A extração foi realizada por equipes especializadas em informática forense, treinadas para lidar com casos em que investigados tentam proteger informações por meio de criptografia ou bloqueios avançados de segurança.
Segundo fontes ligadas à apuração, o aparelho foi submetido a procedimentos técnicos capazes de quebrar camadas de proteção e gerar uma cópia integral da memória interna. Isso inclui mensagens, registros de chamadas, fotos, vídeos, documentos e até arquivos previamente apagados.
Assim que apreendido, o celular foi isolado para impedir qualquer comunicação externa que pudesse permitir a exclusão remota de dados. Em seguida, ferramentas forenses foram conectadas diretamente ao aparelho para realizar a extração.
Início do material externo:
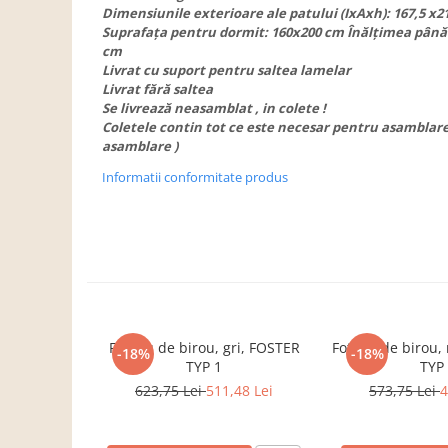
Dulapuri haine si Sifoniere
Dimensiunile exterioare ale patului (IxAxh): 167,5 x2
Suprafaţa pentru dormit: 160x200 cm Înălţimea până l
Masute de toaleta
cm
Noptiere dormitor
Livrat cu suport pentru saltea lamelar
Livrat fără saltea
Paturi cu saltea inclusa(pachet
Se livrează neasamblat , in colete !
promo)
Coletele contin tot ce este necesar pentru asamblare 
asamblare )
Paturi de 1 persoana
Informatii conformitate produs
Paturi lemn & pal
Paturi metalice
Paturi tapitate
Saltele
Seturi dormitoare complete
Suporturi saltea/Somiere/Gratii
Fotoliu de birou, gri, FOSTER
Fotoliu de birou
pentru pat
-18%
-18%
TYP 1
TYP
Mobilier Hol/Cuiere
623,75 Lei
511,48 Lei
573,75 Lei
4
Banci pentru asteptare
Colectia casmir -seturi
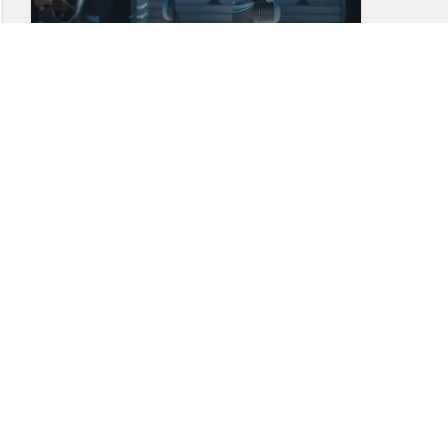
AR-GE harcamaları 253,5 milyar lirayı
aştı
2
Osmaniye OSB’de patlama sonrası
yangın: 2 işçi öldü
3
TCK 302: Cumhuriyet’in Kırmızı
Çizgisi mi, Yeni Bir Hukuki Dönemin
Eşiği mi?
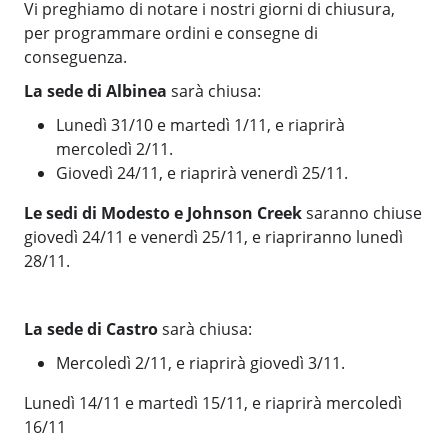
Vi preghiamo di notare i nostri giorni di chiusura,
per programmare ordini e consegne di
conseguenza.
La sede di Albinea
sarà chiusa:
Lunedì 31/10 e martedì 1/11, e riaprirà
mercoledì 2/11.
Giovedì 24/11, e riaprirà venerdì 25/11.
Le sedi di Modesto e Johnson Creek
saranno chiuse
giovedì 24/11 e venerdì 25/11, e riapriranno lunedì
28/11.
La sede di Castro
sarà chiusa:
Mercoledì 2/11, e riaprirà giovedì 3/11.
Lunedì 14/11 e martedì 15/11, e riaprirà mercoledì
16/11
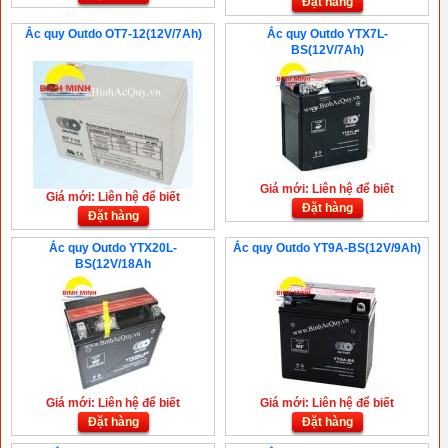
Đặt hàng
Ắc quy Outdo OT7-12(12V/7Ah)
Ắc quy Outdo YTX7L-
BS(12V/7Ah)
Giá mới: Liên hệ để biết
Giá mới: Liên hệ để biết
Đặt hàng
Đặt hàng
Ắc quy Outdo YTX20L-
Ắc quy Outdo YT9A-BS(12V/9Ah)
BS(12V/18Ah
Giá mới: Liên hệ để biết
Giá mới: Liên hệ để biết
Đặt hàng
Đặt hàng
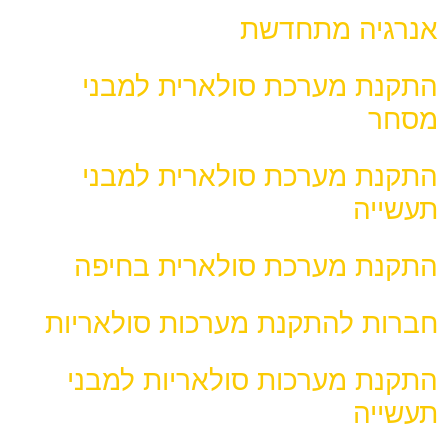
אנרגיה מתחדשת
התקנת מערכת סולארית למבני
מסחר
התקנת מערכת סולארית למבני
תעשייה
התקנת מערכת סולארית בחיפה
חברות להתקנת מערכות סולאריות
התקנת מערכות סולאריות למבני
תעשייה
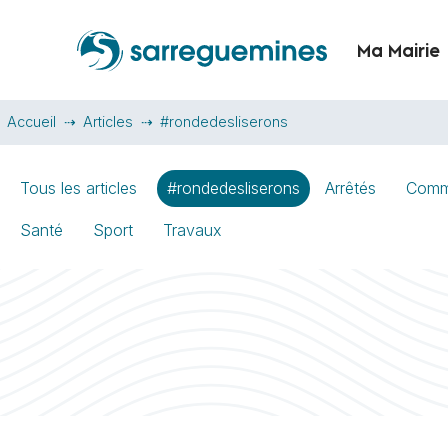
Ma Mairie
Accueil
Articles
#rondedesliserons
Tous les articles
#rondedesliserons
Arrêtés
Comm
Santé
Sport
Travaux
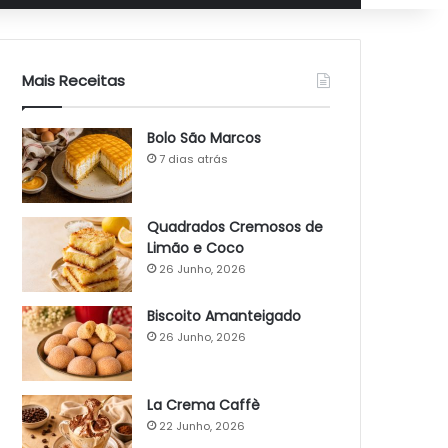
Mais Receitas
Bolo São Marcos
7 dias atrás
Quadrados Cremosos de
Limão e Coco
26 Junho, 2026
Biscoito Amanteigado
26 Junho, 2026
La Crema Caffè
22 Junho, 2026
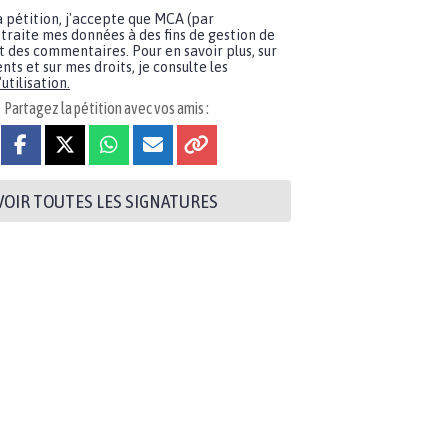
a pétition, j'accepte que MCA (par
traite mes données à des fins de gestion de
t des commentaires. Pour en savoir plus, sur
nts et sur mes droits, je consulte les
utilisation.
Partagez la pétition avec vos amis :
VOIR TOUTES LES SIGNATURES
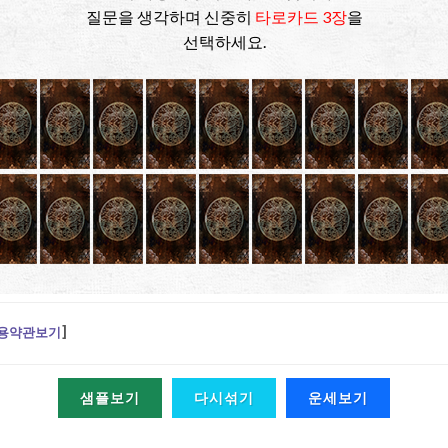
질문을 생각하며 신중히
타로카드 3장
을
선택하세요.
용약관보기
]
샘플보기
다시섞기
운세보기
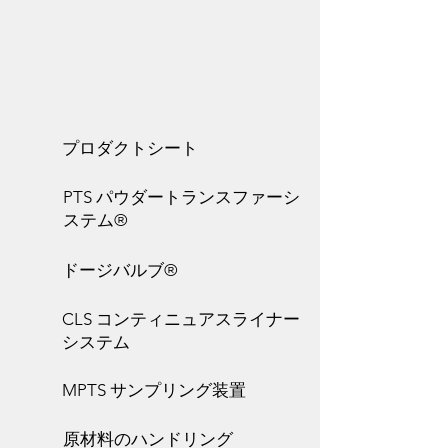
プロダクトシート
PTS パウダートランスファーシ
ステム®
ドージバルブ®
CLS コンティニュアスライナー
システム
MPTS サンプリング装置
原材料のハンドリング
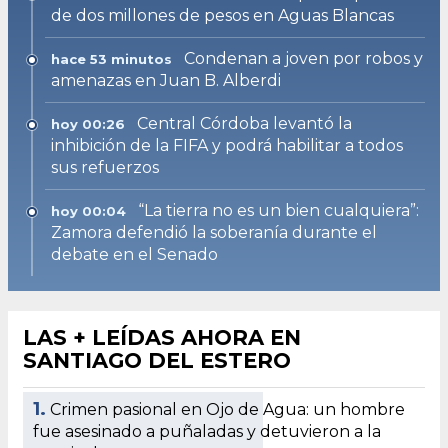
de dos millones de pesos en Aguas Blancas
Condenan a joven por robos y
hace 53 minutos
amenazas en Juan B. Alberdi
Central Córdoba levantó la
hoy 00:26
inhibición de la FIFA y podrá habilitar a todos
sus refuerzos
“La tierra no es un bien cualquiera”:
hoy 00:04
Zamora defendió la soberanía durante el
debate en el Senado
LAS + LEÍDAS AHORA EN
SANTIAGO DEL ESTERO
1.
Crimen pasional en Ojo de Agua: un hombre
fue asesinado a puñaladas y detuvieron a la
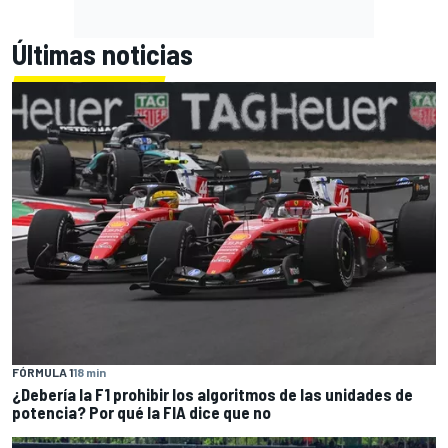
Últimas noticias
FÓRMULA 1
18 min
¿Debería la F1 prohibir los algoritmos de las unidades de
potencia? Por qué la FIA dice que no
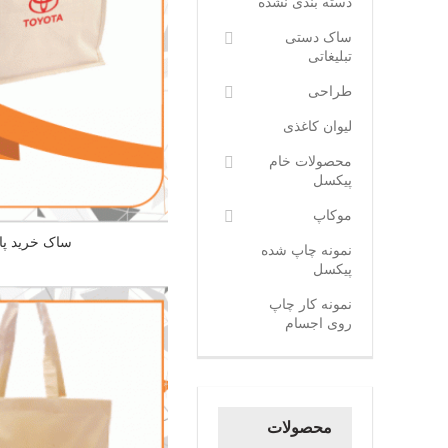
دسته بندی نشده
ساک دستی
تبلیغاتی
طراحی
لیوان کاغذی
محصولات خام
پیکسل
موکاپ
ساک خرید پا
نمونه چاپ شده
پیکسل
نمونه کار چاپ
روی اجسام
محصولات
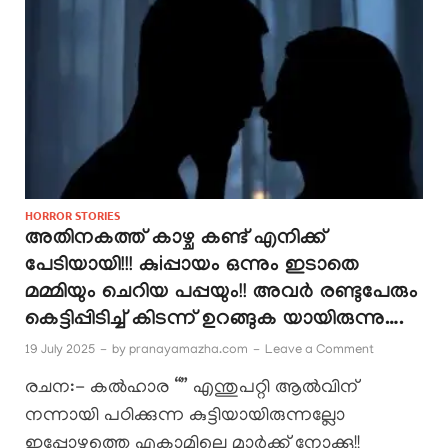
HORROR STORIES
അതിനകത്ത് കാഴ്ച കണ്ട് എനിക്ക്
പേടിയായി!!! കുiപ്പായം ഒന്നും ഇടാതെ
മമ്മിയും ചെറിയ പപ്പയും!! അവർ രണ്ടുപേരും
കെട്ടിപ്പിടിച്ച് കിടന്ന് ഉറങ്ങുക യായിരുന്നു….
19 July 2025
-
by
pranayamazha.com
-
Leave a Comment
രചന:- കൽഹാര “” എന്തുപറ്റി ആൽവിന്
നന്നായി പഠിക്കുന്ന കുട്ടിയായിരുന്നല്ലോ
ഇപ്പോഴത്തെ എക്സാമിലെ മാർക്ക് നോക്കൂ!!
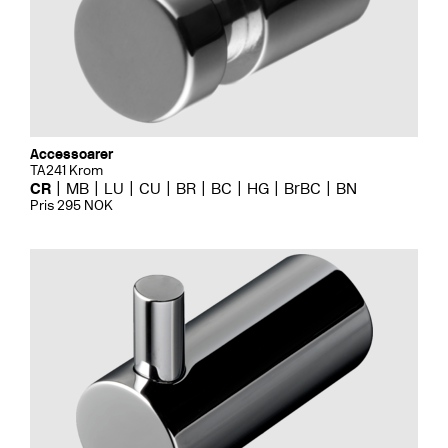
Accessoarer
TA241 Krom
CR
MB
LU
CU
BR
BC
HG
BrBC
BN
Pris 295 NOK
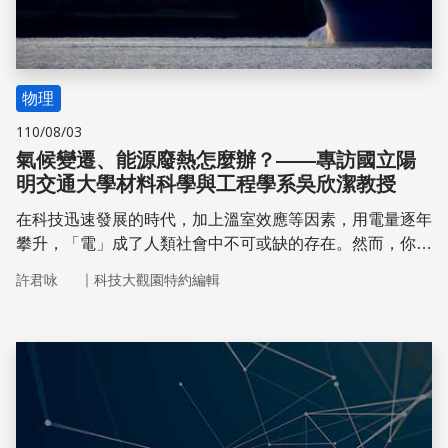
物理
110/08/03
氣候變遷、能源廢熱怎麼辦？——專訪國立陽
明交通大學材料科學與工程學系吳欣潔教授
在科技迅速發展的時代，加上溫室效應等因素，用電量逐年
攀升，「電」成了人類社會中不可或缺的存在。然而，你知
道嗎？各種能源產生的電力，有 60% 以廢熱形式逸散到大
｜
許君咏
科技大觀園特約編輯
氣中，而真的拿來用的大約只有 40%。這些大量的廢熱也
造成溫室效應加劇，其中工廠以及車輛引擎為能源廢熱的大
宗。 「氣候變遷」及「能源需求」兩大議題，逐漸形成彼
此相扣的存在，究竟孰輕孰重，能否在這之中尋找一個平衡
儲存
點，成為現今科學家們亟需解決的難題。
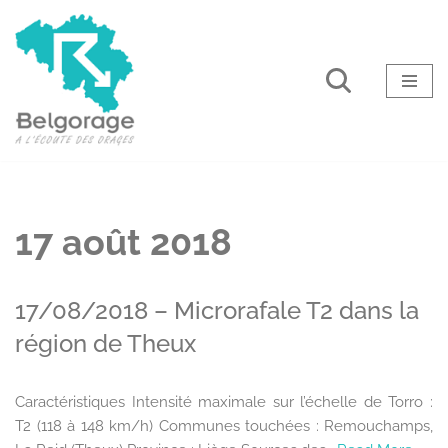
Aller
au
contenu
17 août 2018
17/08/2018 – Microrafale T2 dans la
région de Theux
Caractéristiques Intensité maximale sur l’échelle de Torro :
T2 (118 à 148 km/h) Communes touchées : Remouchamps,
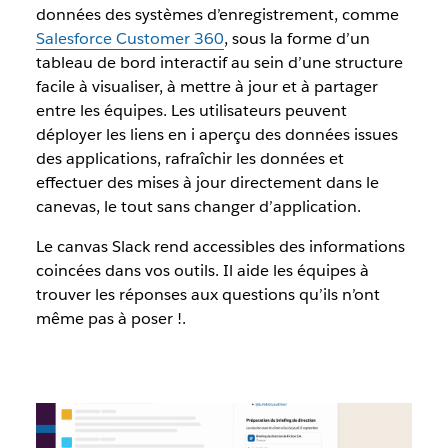
données des systèmes d’enregistrement, comme
Salesforce Customer 360
, sous la forme d’un
tableau de bord interactif au sein d’une structure
facile à visualiser, à mettre à jour et à partager
entre les équipes. Les utilisateurs peuvent
déployer les liens en i aperçu des données issues
des applications, rafraîchir les données et
effectuer des mises à jour directement dans le
canevas, le tout sans changer d’application.
Le canvas Slack rend accessibles des informations
coincées dans vos outils. Il aide les équipes à
trouver les réponses aux questions qu’ils n’ont
même pas à poser !.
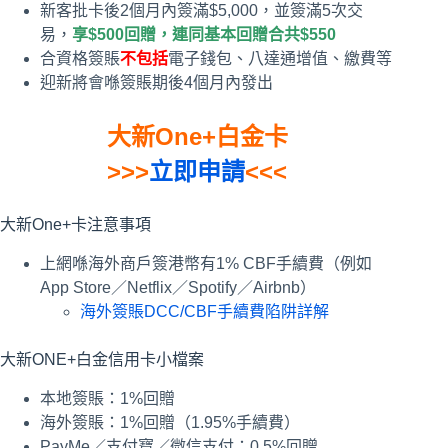
新客批卡後2個月內簽滿$5,000，並簽滿5次交
易，
享$500回贈，連同基本回贈合共$550
合資格簽賬
不包括
電子錢包、八達通增值、繳費等
迎新將會喺簽賬期後4個月內發出
大新One+白金卡
>>>
立即申請
<<<
大新One+卡注意事項
上網喺海外商戶簽港幣有1% CBF手續費（例如
App Store／Netflix／Spotify／Airbnb）
海外簽賬DCC/CBF手續費陷阱詳解
大新ONE+白金信用卡小檔案
本地簽賬：1%回贈
海外簽賬：1%回贈（1.95%手續費）
PayMe／支付寶／微信支付：0.5%回贈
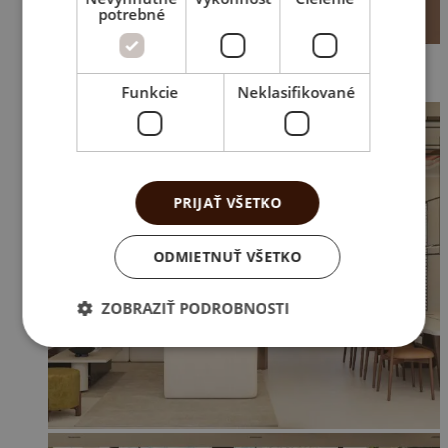
potrebné
Funkcie
Neklasifikované
PRIJAŤ VŠETKO
ODMIETNUŤ VŠETKO
ZOBRAZIŤ PODROBNOSTI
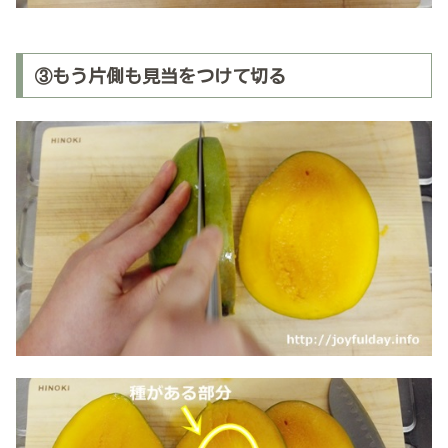
③もう片側も見当をつけて切る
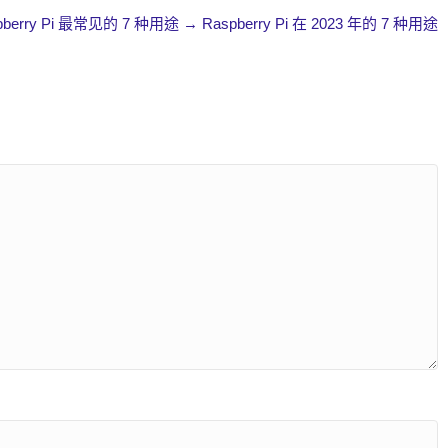
pberry Pi 最常见的 7 种用途 → Raspberry Pi 在 2023 年的 7 种用途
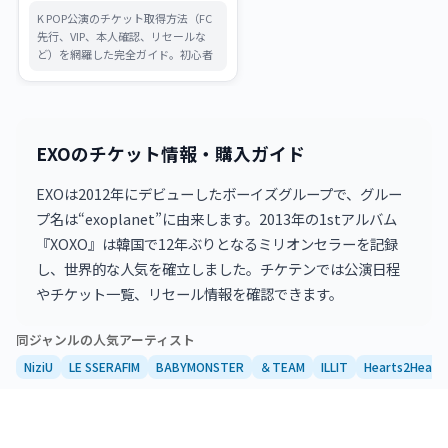
ール注意点まで
K POP公演のチケット取得方法（FC
先行、VIP、本人確認、リセールな
ど）を網羅した完全ガイド。初心者
でも失敗しないための戦略と注意点
を丁寧に解説します。
EXOのチケット情報・購入ガイド
EXOは2012年にデビューしたボーイズグループで、グルー
プ名は“exoplanet”に由来します。2013年の1stアルバム
『XOXO』は韓国で12年ぶりとなるミリオンセラーを記録
し、世界的な人気を確立しました。チケテンでは公演日程
やチケット一覧、リセール情報を確認できます。
同ジャンルの人気アーティスト
NiziU
LE SSERAFIM
BABYMONSTER
＆TEAM
ILLIT
Hearts2Heart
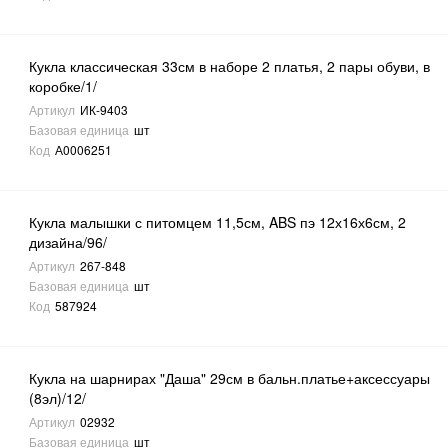
Кукла классическая 33см в наборе 2 платья, 2 пары обуви, в
коробке/1/
Артикул
ИК-9403
Базовая единица
шт
Код
А0006251
Кукла малышки с питомцем 11,5см, ABS пэ 12х16х6см, 2
дизайна/96/
Артикул
267-848
Базовая единица
шт
Код
587924
Кукла на шарнирах "Даша" 29см в бальн.платье+аксессуары
(8эл)/12/
Артикул
02932
Базовая единица
шт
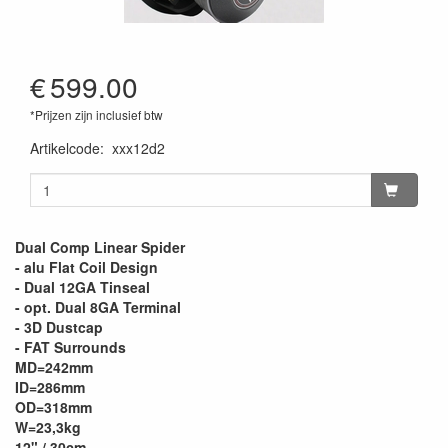
€
599.00
*Prijzen zijn inclusief btw
Artikelcode
:
xxx12d2
Dual Comp Linear Spider
- alu Flat Coil Design
- Dual 12GA Tinseal
- opt. Dual 8GA Terminal
- 3D Dustcap
- FAT Surrounds
MD=242mm
ID=286mm
OD=318mm
W=23,3kg
12" / 30cm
Entre os softwares utilizados pela PF estão o Cellebrite, desenvolvido em Israel, e o GreyKey, criado nos Estados Unidos. Os programas exploram vulnerabilidades dos próprios sistemas operacionais e permitem acesso mesmo quando o telefone está desligado ou protegido por senha.
Em situações mais complexas, os peritos podem recorrer ao procedimento conhecido como “chip off”, técnica que consiste na retirada física do chip de memória para leitura direta dos dados fora do aparelho.
No caso Vorcaro, a perícia foi conduzida no Instituto Nacional de Criminalística, em Brasília, em ambiente de segurança máxima. Todo o material extraído foi organizado, catalogado e incorporado aos autos.
Durante a análise das mensagens, a Polícia Federal identificou diálogos nos quais o nome do ministro do Supremo Tribunal Federal (STF) Dias Toffoli aparece em conversas entre Vorcaro e o cunhado do empresário.
As trocas fazem referência a pagamentos ligados ao resort Tayayá, empreendimento que, no passado, teve participação de empresa associada a familiares do ministro.
A corporação não apresentou pedido formal de suspeição. O relatório técnico apenas descreve a existência das menções e aponta dispositivos do regimento interno do STF que tratam de hipóteses de impedimento ou suspeição, sem formular requerimento direto.
Em manifestação pública, Toffoli afirmou que as informações divulgadas se baseiam em “ilações”.